Ana foi a um quartel da policia militar espanhola com as mensagens e tentou explicar os maus-tratos psicológicos aos quais o marido a submetia havia anos. “Mas nem me deram bola. Me disseram que não havia insultos ali, que ele nem tinha me batido. E que não podiam fazer nada. Que isso não era abuso.” A voz de Ana embarga.

 

 

Foi também ao juizado, mas seu caso foi arquivado. “Estou abatida, tenho ansiedade. Não tenho forças, nem vontade de me arrumar nem de sair de casa. Consigo me convencer de que não sirvo para nada. E tudo sem insultos nem golpes. Então não há justiça para mim. Não há justiça…”.

 

 

A violência gaslighting, como explica Beatriz Villanueva, quase nunca exige o uso da violência explícita.
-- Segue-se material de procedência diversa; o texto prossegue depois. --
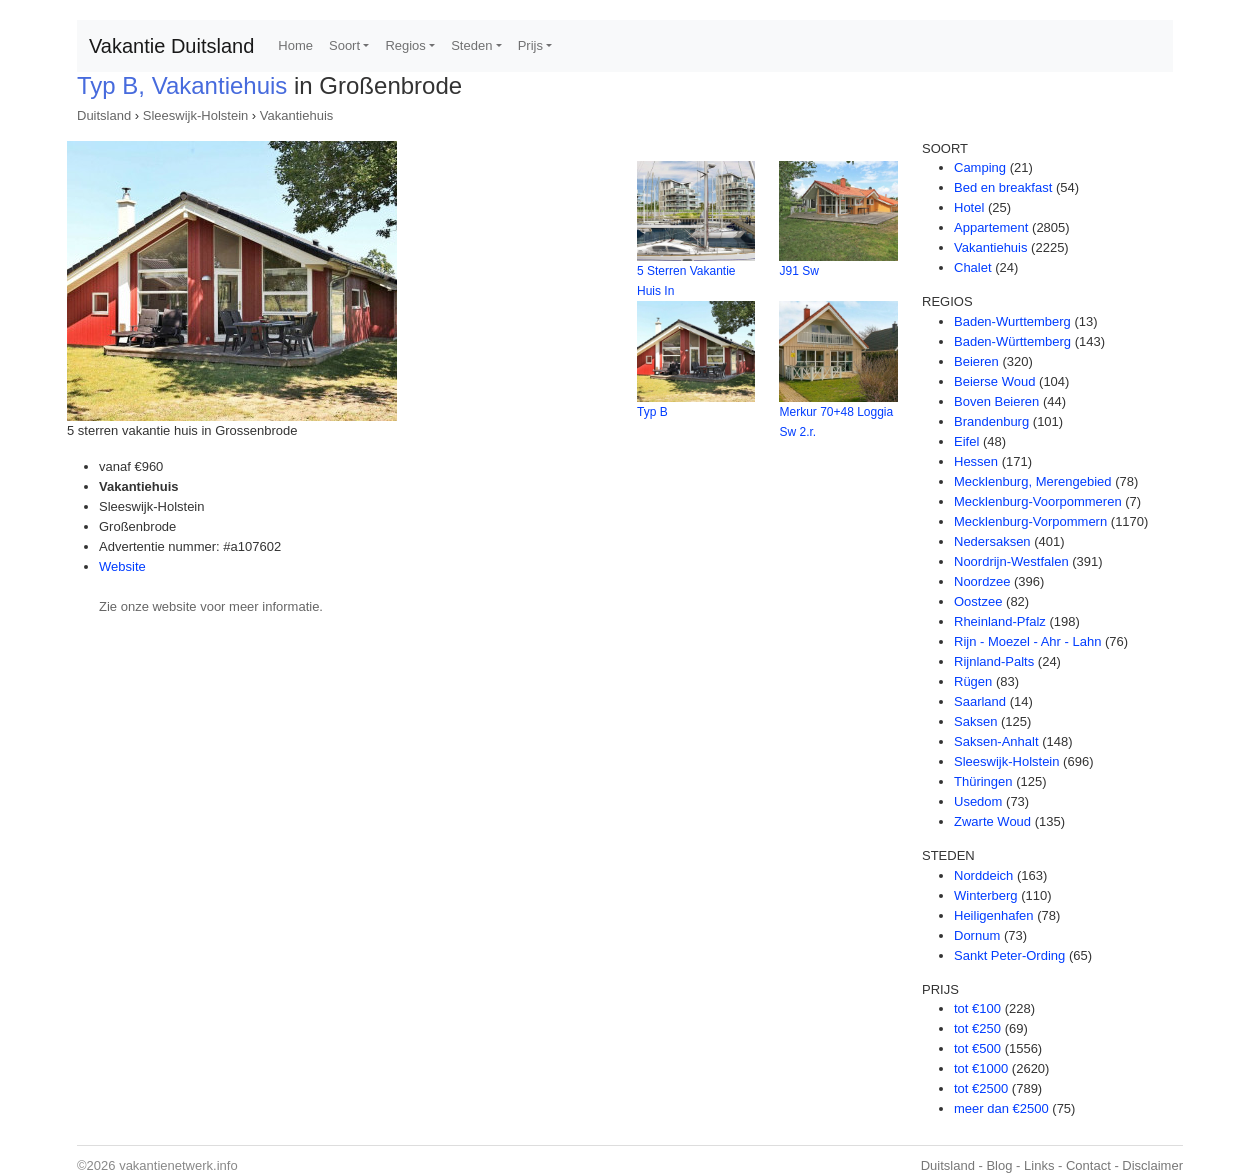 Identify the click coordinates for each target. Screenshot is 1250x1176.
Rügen (973, 681)
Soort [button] (344, 45)
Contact (1088, 1165)
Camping (980, 167)
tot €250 (977, 1028)
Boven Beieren (996, 401)
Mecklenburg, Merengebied (1033, 481)
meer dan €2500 (1001, 1108)
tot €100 (977, 1008)
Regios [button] (405, 45)
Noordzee (982, 581)
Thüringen (983, 781)
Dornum (977, 935)
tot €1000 (981, 1068)
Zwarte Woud (992, 821)
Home (295, 45)
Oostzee (978, 601)
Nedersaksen (992, 541)
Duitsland (104, 115)
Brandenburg (991, 421)
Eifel (966, 441)
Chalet (973, 267)
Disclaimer (1152, 1165)
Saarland (980, 701)
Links (1039, 1165)
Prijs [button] (530, 45)
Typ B (652, 412)
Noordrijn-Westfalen (1011, 561)
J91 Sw (798, 271)
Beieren (976, 361)
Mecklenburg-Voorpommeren (1038, 501)
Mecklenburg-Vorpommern (1030, 521)
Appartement (991, 227)
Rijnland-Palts (994, 661)
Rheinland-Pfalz (1000, 621)
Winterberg (986, 895)
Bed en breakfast (1003, 187)
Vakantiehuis (296, 115)
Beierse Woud (994, 381)
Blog (999, 1165)
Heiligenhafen (994, 915)
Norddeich (983, 875)
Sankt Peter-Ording (1009, 955)
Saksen (975, 721)
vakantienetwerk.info (178, 1165)
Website (122, 566)
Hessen (976, 461)
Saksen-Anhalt (996, 741)
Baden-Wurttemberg (1012, 321)
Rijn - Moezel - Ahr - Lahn (1027, 641)
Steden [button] (471, 45)
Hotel (969, 207)
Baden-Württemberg (1012, 341)
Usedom (978, 801)
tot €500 (977, 1048)
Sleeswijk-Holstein (195, 115)
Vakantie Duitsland (171, 46)
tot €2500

Inclusive, muitas vezes, se reveste de um certo bom mocismo: “Eu só quero ajudar, apesar de parecer que faço tudo errado; me ouça, confie em mim, é para o seu bem…”. Por isso, às vezes, também os homens sofrem de gaslighting por parte de suas parceiras. Nesses casos ainda é mais difícil para a vítima, e sobretudo para o entorno, detectar que o homem está sofrendo abuso.

 

 

“A tática é o afeto intermitente. Demonstrações de amor e carinho, arrependimento, condescendência e promessas de felicidade futura fazem a mulher acreditar que se ela mudar, ele também o fará e que só poderá encontrar a felicidade a seu lado porque só tem a ele”, explica a psicóloga Bárbara Zorrilla. “A violência explícita é reprovada e castigada. Qual é a alternativa? Usar a manipulação, o vitimismo. O gaslighting”, acrescenta Beatriz.

 

 

Isso desemboca em cenários muito graves. Muitas mulheres só são capazes de reagir quando são agredidas fisicamente. Também, às vezes, é quando o entorno e as autoridades abrem os olhos.

 

 

Frequente e entre jovens

“Este tipo de abuso é muito mais frequente do que se vê e percebemos. Também em gente jovem. Se perpetua, e responde a papéis os casais assumem”, explica Beatriz.

 

 

A psicóloga Bárbara Zorrilla considera que instituições e autoridades devem melhorar e ampliar sua formação em violência de gênero: “As mulheres precisam que tanto seu entorno como a administração publica, por meio de seus recursos de atenção especializada, as ajude a identificar essa violência, sua intencionalidade, seus mecanismos e suas consequências. Para isso é preciso continuar trabalhando na sensibilização da população em geral e na formação de todos os profissionais que as atendem, não só no âmbito judicial, mas médico, policial… para que possam acompanhá-las, ajudá-las a construir seu relato, dotá-las de credibilidade e devolver-lhes a liberdade que lhes hão roubado”.